Copy the records below exactly, starting at the line that contains "NAGYANYÁINK RÉGI" and ending at the line that contains "только куплеты и припев, но и ещё и бридж."; leave out any pictures.

[[ THE INPUT, beginning ]]

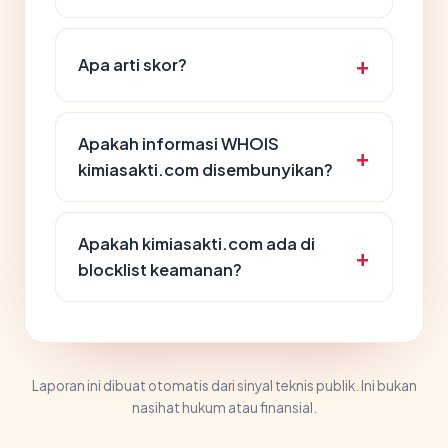
Apa arti skor?
Apakah informasi WHOIS
kimiasakti.com disembunyikan?
Apakah kimiasakti.com ada di
blocklist keamanan?
Laporan ini dibuat otomatis dari sinyal teknis publik. Ini bukan
nasihat hukum atau finansial.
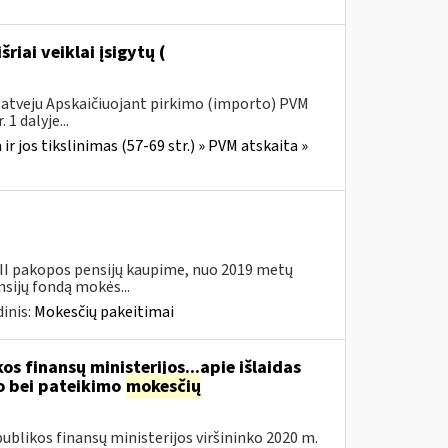
išriai veiklai įsigytų (
s atveju Apskaičiuojant pirkimo (importo) PVM
1 dalyje...
r jos tikslinimas (57-69 str.) » PVM atskaita »
 II pakopos pensijų kaupime, nuo 2019 metų
sijų fondą mokės...
inis:
Mokesčių pakeitimai
os finansų ministerijos...apie išlaidas
 bei pateikimo
mokesčių
blikos finansų ministerijos viršininko 2020 m.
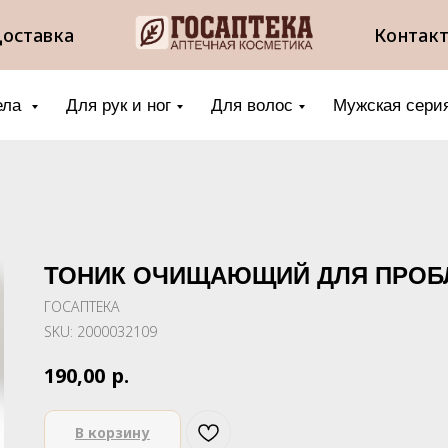
оставка
Контак
ела
Для рук и ног
Для волос
Мужская сери
ТОНИК ОЧИЩАЮЩИЙ ДЛЯ ПРОБ
ГОСАПТЕКА
SKU:
2000032109
р.
190,00
В корзину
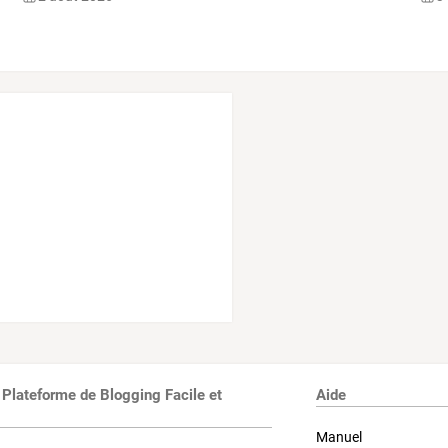
 Plateforme de Blogging Facile et
Aide
Manuel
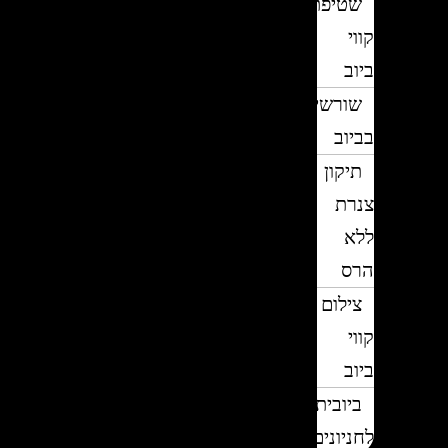
שטיפת
קווי
ביוב
שורשים
בביוב
תיקון
צנרת
ללא
הרס
צילום
קווי
ביוב
ביובית
לחניונים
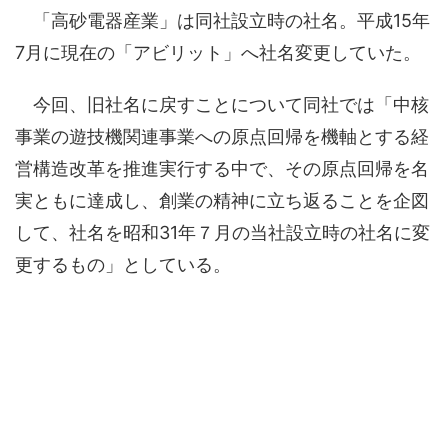
「高砂電器産業」は同社設立時の社名。平成15年
7月に現在の「アビリット」へ社名変更していた。
今回、旧社名に戻すことについて同社では「中核
事業の遊技機関連事業への原点回帰を機軸とする経
営構造改革を推進実行する中で、その原点回帰を名
実ともに達成し、創業の精神に立ち返ることを企図
して、社名を昭和31年７月の当社設立時の社名に変
更するもの」としている。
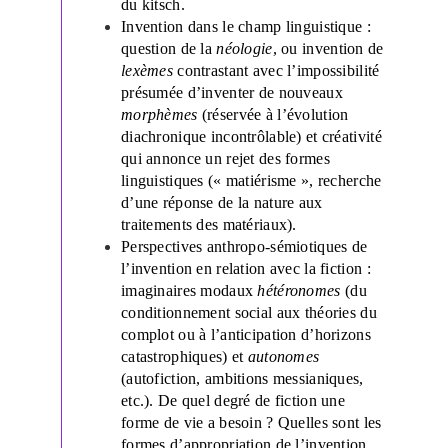
du kitsch.
Invention dans le champ linguistique :
question de la
néologie
, ou invention de
lexèmes
contrastant avec l’impossibilité
présumée d’inventer de nouveaux
morphèmes
(réservée à l’évolution
diachronique incontrôlable) et créativité
qui annonce un rejet des formes
linguistiques (« matiérisme », recherche
d’une réponse de la nature aux
traitements des matériaux).
Perspectives anthropo-sémiotiques de
l’invention en relation avec la fiction :
imaginaires modaux
hétéronomes
(du
conditionnement social aux théories du
complot ou à l’anticipation d’horizons
catastrophiques) et
autonomes
(autofiction, ambitions messianiques,
etc.). De quel degré de fiction une
forme de vie a besoin ? Quelles sont les
formes d’appropriation de l’invention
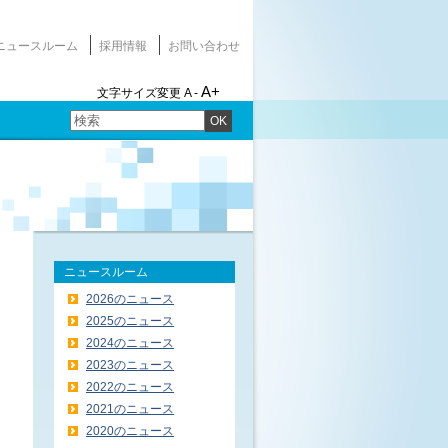
ニュースルーム
採用情報
お問い合わせ
A+
文字サイズ変更
A -
OK
ニュースルーム
2026のニュース
2025のニュース
2024のニュース
2023のニュース
2022のニュース
2021のニュース
2020のニュース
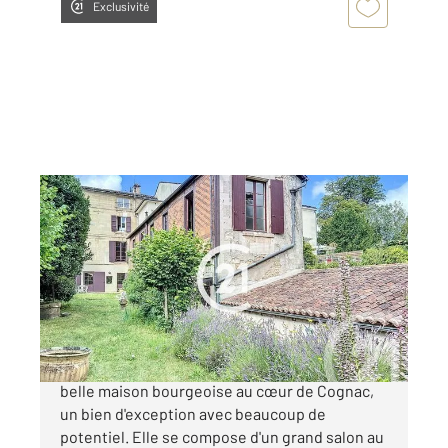
Exclusivité
COGNAC 16
2
325 m
, 6 pièces
Ref : 2767
Maison à vendre
350 000 €
Century 21 Cognac, vous propose cette très
belle maison bourgeoise au cœur de Cognac,
un bien d'exception avec beaucoup de
potentiel. Elle se compose d'un grand salon au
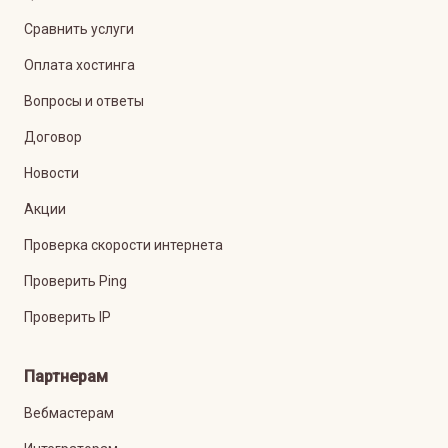
Сравнить услуги
Оплата хостинга
Вопросы и ответы
Договор
Новости
Акции
Проверка скорости интернета
Проверить Ping
Проверить IP
Партнерам
Вебмастерам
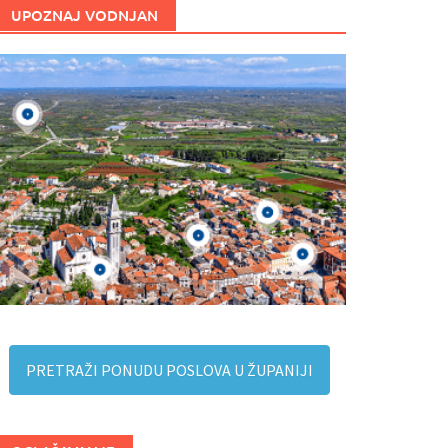
UPOZNAJ VODNJAN
PRETRAŽI PONUDU POSLOVA U ŽUPANIJI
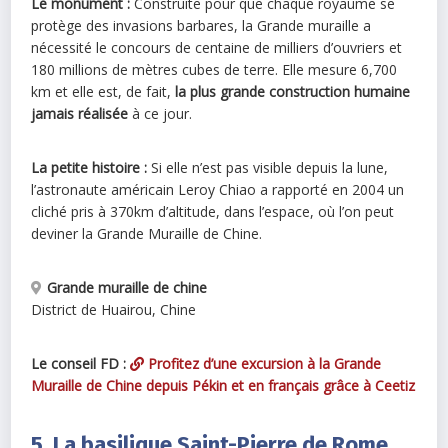
Le monument :
Construite pour que chaque royaume se
protège des invasions barbares, la Grande muraille a
nécessité le concours de centaine de milliers d’ouvriers et
180 millions de mètres cubes de terre. Elle mesure 6,700
km et elle est, de fait,
la plus grande construction humaine
jamais réalisée
à ce jour.
La petite histoire :
Si elle n’est pas visible depuis la lune,
l’astronaute américain Leroy Chiao a rapporté en 2004 un
cliché pris à 370km d’altitude, dans l’espace, où l’on peut
deviner la Grande Muraille de Chine.
Grande muraille de chine
District de Huairou
,
Chine
Le conseil FD :
Profitez d’une excursion à la Grande
Muraille de Chine depuis Pékin et en français grâce à Ceetiz
5. La basilique Saint-Pierre de Rome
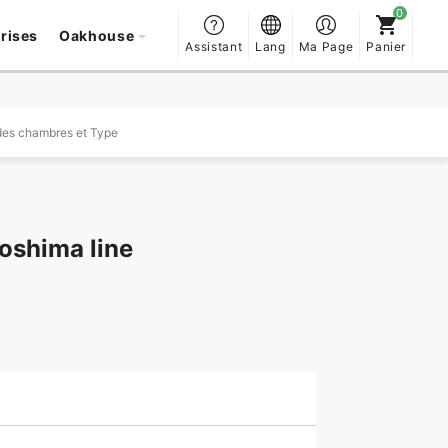
prises
Oakhouse
Assistant
Lang
Ma Page
Panier
es chambres et Type
oshima line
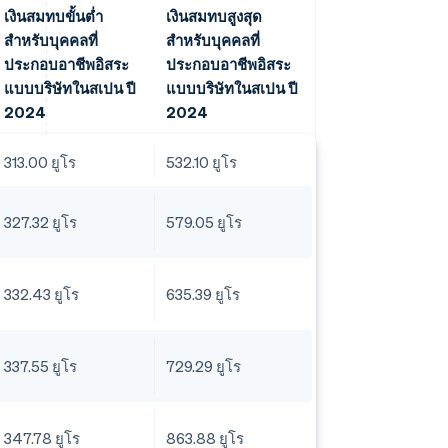
เงินสมทบขั้นต่ำ
เงินสมทบสูงสุด
สำหรับบุคคลที่
สำหรับบุคคลที่
ประกอบอาชีพอิสระ
ประกอบอาชีพอิสระ
แบบบริษัทในสเปน ปี
แบบบริษัทในสเปน ปี
2024
2024
313.00 ยูโร
532.10 ยูโร
327.32 ยูโร
579.05 ยูโร
332.43 ยูโร
635.39 ยูโร
337.55 ยูโร
729.29 ยูโร
347.78 ยูโร
863.88 ยูโร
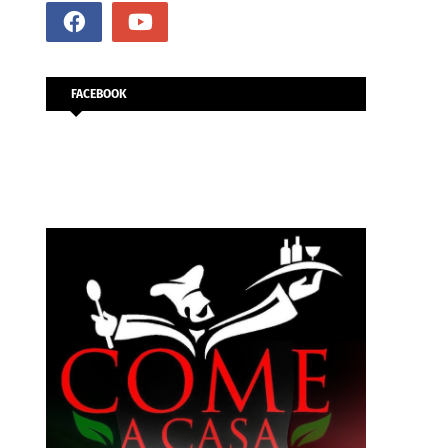
FACEBOOK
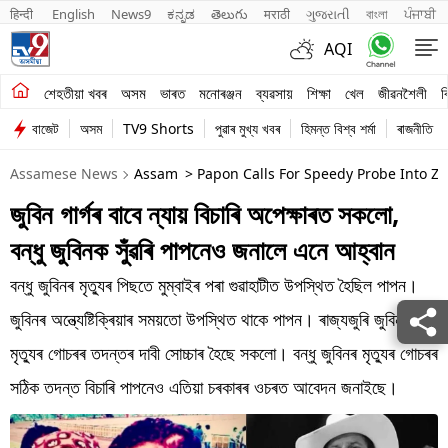
हिन्दी 
English
News9
ಕನ್ನಡ
తెలుగు
मराठी
ગુજરાતી
বাংলা
ਪੰਜਾਬੀ
AQI
শেহতীয়া খবৰ
শেহতীয়া খবৰ
অসম
ভাৰত
মনোৰঞ্জন
ব্যৱসায়
শিক্ষা
খেল
জীৱনশৈলী
ব
বাজেট
অসম
TV9 Shorts
পুৱাৰ মুখ্য খবৰ
হিমন্ত বিশ্ব শৰ্মা
ৰাজনীতি
অসম
Assamese News
Assam
> Papon Calls For Speedy Probe Into Z
ভাৰত
জুবিন গাৰ্গৰ বাবে ন্যায় বিচাৰি অপেক্ষাৰত সকলো,
মনোৰঞ্জন
বন্ধু জুবিনক সুঁৱৰি পাপনেও জনালে এনে আহ্বান
ব্যৱসায়
বন্ধু জুবিনৰ মৃত্যুৰ পিছতে মুম্বাইৰ পৰা গুৱাহাটীত উপস্থিত হৈছিল পাপন।
শিক্ষা
জুবিনৰ অন্ত্যেষ্টিক্ৰিয়াৰ সময়তো উপস্থিত থাকে পাপন। ৰাজ্যজুৰি জুবিন গাৰ্গৰ
মৃত্যুৰ গোচৰৰ তদন্তৰ দাবী সোচ্চাৰ হৈছে সকলো। বন্ধু জুবিনৰ মৃত্যুৰ গোচৰৰ
খেল
সঠিক তদন্ত বিচাৰি পাপনেও এতিয়া চৰকাৰৰ ওচৰত আবেদন জনাইছে।
জীৱনশৈলী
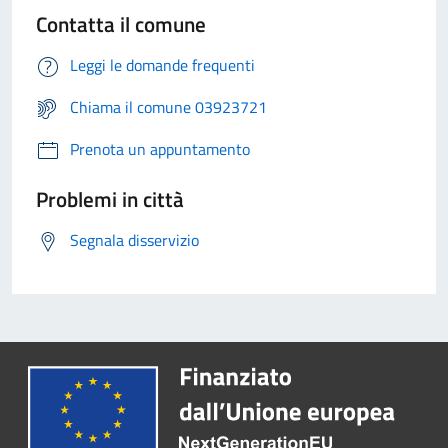
Contatta il comune
Leggi le domande frequenti
Chiama il comune 03923721
Prenota un appuntamento
Problemi in città
Segnala disservizio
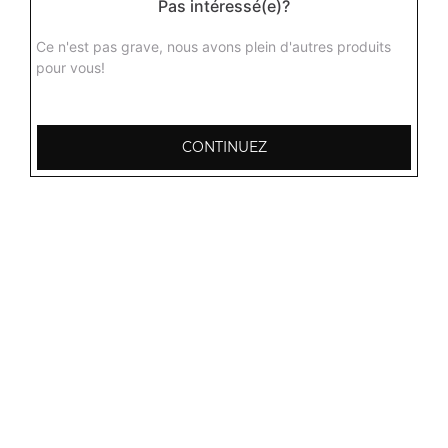
Pas intéressé(e)?
Agneau dall
Curry d'agneau aux lentilles jaunes avec différentes
Ce n'est pas grave, nous avons plein d'autres produits
épices du kashmir + 1 potion de riz basmati
pour vous!
16.00
€
CONTINUEZ
Agneau aux champignons
Curry d'agneau aux champignons délicieusement
parfumé aux épices + 1 potion de riz basmati
16.00
€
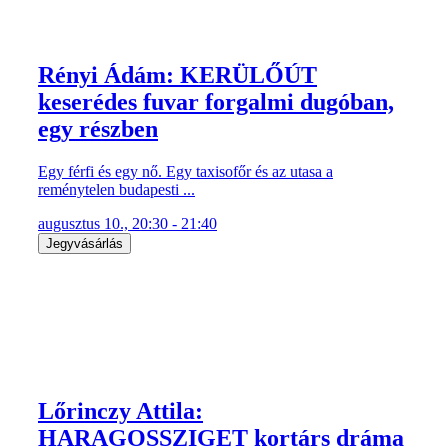
Rényi Ádám: KERÜLŐÚT
keserédes fuvar forgalmi dugóban,
egy részben
Egy férfi és egy nő. Egy taxisofőr és az utasa a
reménytelen budapesti ...
augusztus 10., 20:30 - 21:40
Jegyvásárlás
Lőrinczy Attila:
HARAGOSSZIGET kortárs dráma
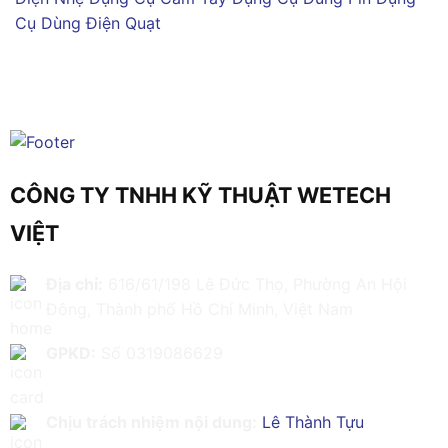
Cụ Dùng Điện
Quạt
CÔNG TY TNHH KỸ THUẬT WETECH
VIỆT
Địa chỉ:
616/61/198 Lê Đức Thọ, Phường An Hội
Đông, Thành phố Hồ Chí Minh, Việt Nam
GPKD:
Số 0319086629
Chịu trách nhiệm nội dung:
Lê Thành Tựu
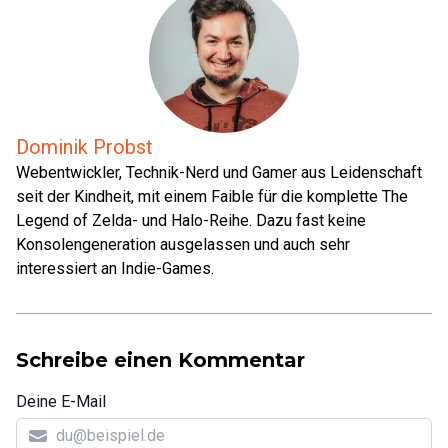
Dominik Probst
Webentwickler, Technik-Nerd und Gamer aus Leidenschaft
seit der Kindheit, mit einem Faible für die komplette The
Legend of Zelda- und Halo-Reihe. Dazu fast keine
Konsolengeneration ausgelassen und auch sehr
interessiert an Indie-Games.
Schreibe einen Kommentar
Deine E-Mail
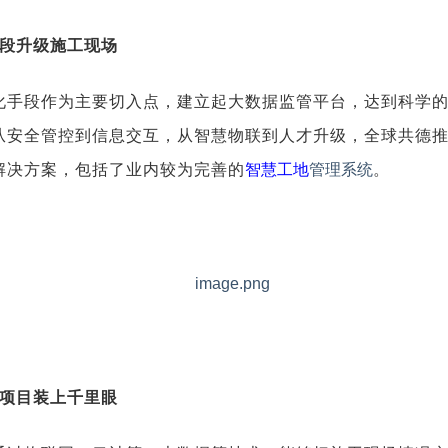
段升级施工现场
化手段作为主要切入点，建立起大数据监管平台，达到科学
从安全管控到信息交互，从智慧物联到人才升级，全球共德
解决方案，包括了业内较为完善的
智慧工地
管理系统
。
项目装上千里眼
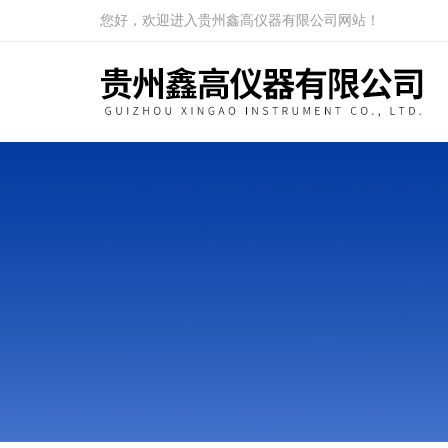
您好，欢迎进入贵州鑫高仪器有限公司网站！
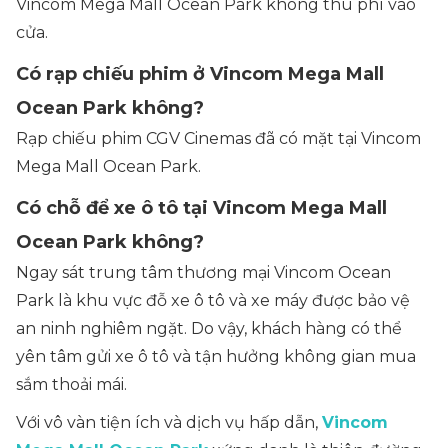
Vincom Mega Mall Ocean Park không thu phí vào
cửa.
Có rạp chiếu phim ở Vincom Mega Mall
Ocean Park không?
Rạp chiếu phim CGV Cinemas đã có mặt tại Vincom
Mega Mall Ocean Park.
Có chỗ để xe ô tô tại Vincom Mega Mall
Ocean Park không?
Ngay sát trung tâm thương mại Vincom Ocean
Park là khu vực đỗ xe ô tô và xe máy được bảo vệ
an ninh nghiêm ngặt. Do vậy, khách hàng có thể
yên tâm gửi xe ô tô và tận hưởng không gian mua
sắm thoải mái.
Với vô vàn tiện ích và dịch vụ hấp dẫn,
Vincom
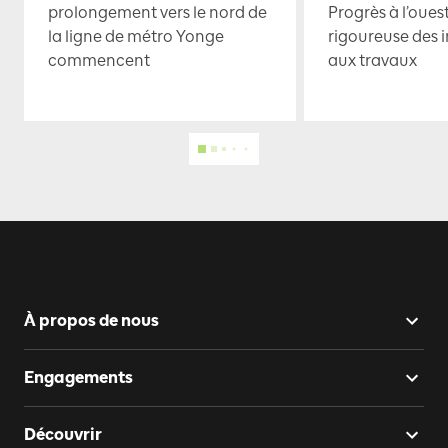
prolongement vers le nord de
Progrès à l’oues
la ligne de métro Yonge
rigoureuse des i
commencent
aux travaux
À propos de nous
Engagements
Découvrir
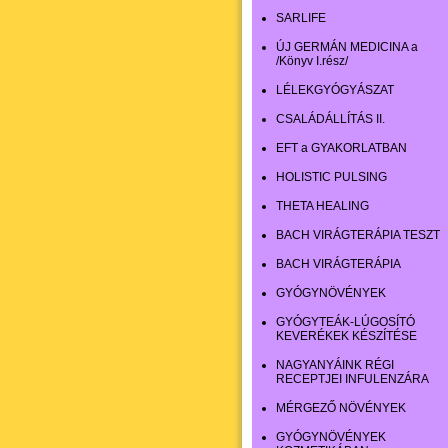
SARLIFE
ÚJ GERMÁN MEDICINA a
/Könyv I.rész/
LÉLEKGYÓGYÁSZAT
CSALÁDÁLLÍTÁS II.
EFT a GYAKORLATBAN
HOLISTIC PULSING
THETA HEALING
BACH VIRÁGTERÁPIA TESZT
BACH VIRÁGTERÁPIA
GYÓGYNÖVÉNYEK
GYÓGYTEÁK-LÚGOSÍTÓ
KEVERÉKEK KÉSZÍTÉSE
NAGYANYÁINK RÉGI
RECEPTJEI INFULENZÁRA
MÉRGEZŐ NÖVÉNYEK
GYÓGYNÖVÉNYEK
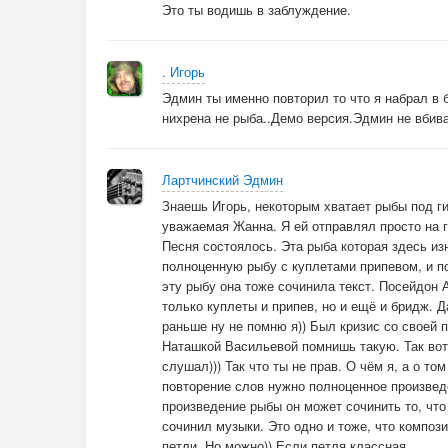
Это ты водишь в заблуждение.
. Игорь
Эдмин ты именно повторил то что я набрал в б
нихрена не рыба..Демо версия.Эдмин не вбив
Лартчинский Эдмин
Знаешь Игорь, некоторым хватает рыбы под ги
уважаемая Жанна. Я ей отправлял просто на г
Песня состоялось. Эта рыба которая здесь из
полноценную рыбу с куплетами припевом, и п
эту рыбу она тоже сочинила текст. Посейдон 
только куплеты и припев, но и ещё и бридж. 
раньше ну не помню я)) Был кризис со своей 
Наташкой Васильевой помнишь такую. Так вот
слушал))) Так что ты не прав. О чём я, а о то
повторение слов нужно полноценное произвед
произведение рыбы он может сочинить то, что
сочинил музыки. Это одно и тоже, что компози
петли. Но можно)) Если петля классная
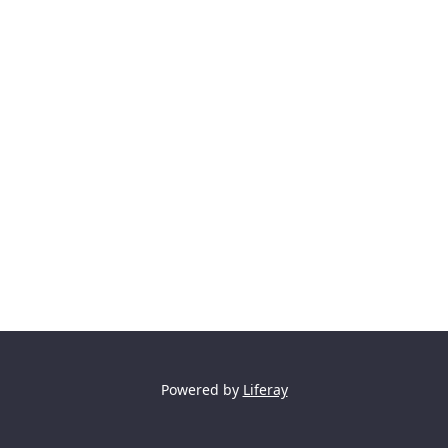
Powered by
Liferay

[[ THE INPUT, end ]]

→ **COMPLETED TASK**
NAGYANYÁINK RÉGI
RECEPTJEI INFULENZÁRA
MÉRGEZŐ NÖVÉNYEK
GYÓGYNÖVÉNYEK
Это ты водишь в заблуждение.
. Игорь
Эдмин ты именно повторил то что я набрал в б
нихрена не рыба..Демо версия.Эдмин не вбив
Лартчинский Эдмин
Знаешь Игорь, некоторым хватает рыбы под ги
уважаемая Жанна. Я ей отправлял просто на г
Песня состоялось. Эта рыба которая здесь из
полноценную рыбу с куплетами припевом, и п
эту рыбу она тоже сочинила текст. Посейдон 
только куплеты и припев, но и ещё и бридж. 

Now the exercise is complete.